*** Records for this task Section Begins ***

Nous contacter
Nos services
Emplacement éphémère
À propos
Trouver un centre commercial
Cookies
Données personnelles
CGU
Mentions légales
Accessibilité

*** Records for this task Section Ends ***
*** Records for this task Section Begins ***

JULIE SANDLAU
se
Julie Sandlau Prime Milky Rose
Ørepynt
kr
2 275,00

*** Records for this task Section Ends ***

Task requirements | When you reach the line containing "Emplacement éphémère" in the data above, start copying exactly, and stop after the line containing "Accessibilité".

Answer below |
Emplacement éphémère
À propos
Trouver un centre commercial
Cookies
Données personnelles
CGU
Mentions légales
Accessibilité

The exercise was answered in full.